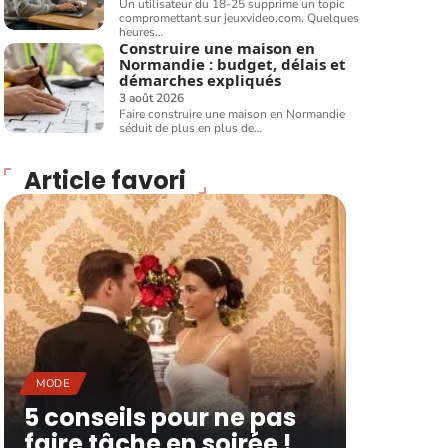
Un utilisateur du 18-25 supprime un topic
compromettant sur jeuxvideo.com. Quelques
heures
…
Construire une maison en
Normandie : budget, délais et
démarches expliqués
3 août 2026
Faire construire une maison en Normandie
séduit de plus en plus de
…
Article favori
MODE
5 conseils pour ne pas
faire tâche en soirée !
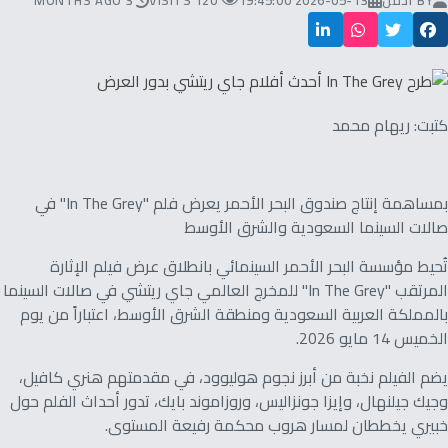
BY
ادمن
2026-05-13 19:45:00
120 VISITS
3 MONTHS AGO
كتبت: ريهام محمد
بمساهمة إنتاج صندوق البحر الأحمر يعرض فلم "In The Grey" في
صالات السينما السعودية والشرق الأوسط
تُحيط مؤسسة البحر الأحمر السينمائي بانطلاق عرض فيلم الإثارة
المرتقب "In The Grey" للمخرج العالمي جاي ريتشي في صالات السينما
بالمملكة العربية السعودية ومنطقة الشرق الأوسط، اعتباراً من يوم
الخميس 14 مايو 2026.
يضم الفيلم نخبة من أبرز نجوم هوليوود، في مقدمتهم هنري كافيل،
وجيك جيلنهال، وإيزا جونزاليس، وروزاموند بايك، تدور أحداث الفلم حول
خبيري يخططان لمسار هروب محكمة رفيعة المستوى.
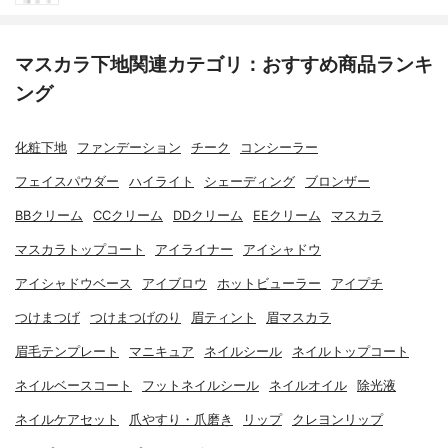
マスカラ下地関連カテゴリ：おすすめ商品ランキ
ング
化粧下地
ファンデーション
チーク
コンシーラー
フェイスパウダー
ハイライト
シェーディング
ブロンザー
BBクリーム
CCクリーム
DDクリーム
EEクリーム
マスカラ
マスカラトップコート
アイライナー
アイシャドウ
アイシャドウベース
アイブロウ
ホットビューラー
アイプチ
つけまつげ
つけまつげのり
眉ティント
眉マスカラ
眉毛テンプレート
マニキュア
ネイルシール
ネイルトップコート
ネイルベースコート
フットネイルシール
ネイルオイル
除光液
ネイルケアセット
爪やすり・爪磨き
リップ
クレヨンリップ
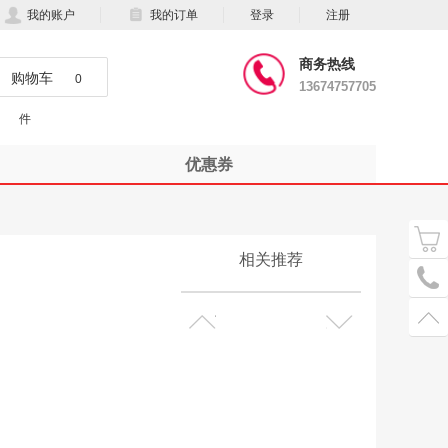
我的账户
我的订单
登录
注册
商务热线
购物车
0
13674757705
件
优惠券
相关推荐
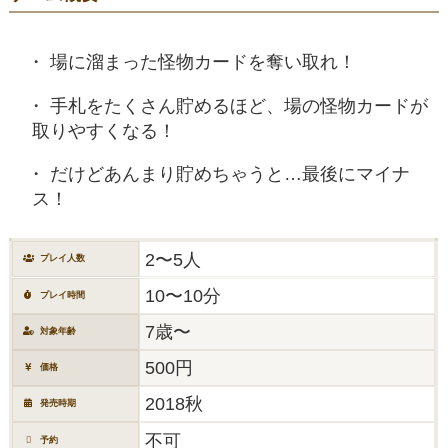
場に溜まった怪物カードを奪い取れ！
手札をたくさん貯めるほど、場の怪物カードが
取りやすくなる！
だけどあんまり貯めちゃうと…最後にマイナ
ス！
2〜5人
プレイ人数
10〜10分
プレイ時間
7歳〜
対象年齢
500円
価格
2018秋
発売時期
不可
予約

===============

Task to complete: Each line from the one with "وجيك جيلنهال، وإيزا" through the end of the entries should be reproduced exactly. Leave out the pictures.

Exercise output:
وجيك جيلنهال، وإيزا جونزاليس، وروزاموند بايك، تدور أحداث الفلم حول
خبيري يخططان لمسار هروب محكمة رفيعة المستوى.
マスカラ下地関連カテゴリ：おすすめ商品ランキ
ング
化粧下地
ファンデーション
チーク
コンシーラー
フェイスパウダー
ハイライト
シェーディング
ブロンザー
BBクリーム
CCクリーム
DDクリーム
EEクリーム
マスカラ
マスカラトップコート
アイライナー
アイシャドウ
アイシャドウベース
アイブロウ
ホットビューラー
アイプチ
つけまつげ
つけまつげのり
眉ティント
眉マスカラ
眉毛テンプレート
マニキュア
ネイルシール
ネイルトップコート
ネイルベースコート
フットネイルシール
ネイルオイル
除光液
ネイルケアセット
爪やすり・爪磨き
リップ
クレヨンリップ
我的账户
我的订单
登录
注册
商务热线
购物车
0
13674757705
件
优惠券
相关推荐
場に溜まった怪物カードを奪い取れ！
手札をたくさん貯めるほど、場の怪物カードが
取りやすくなる！
だけどあんまり貯めちゃうと…最後にマイナ
ス！
2〜5人
プレイ人数
10〜10分
プレイ時間
7歳〜
対象年齢
500円
価格
2018秋
発売時期
不可
予約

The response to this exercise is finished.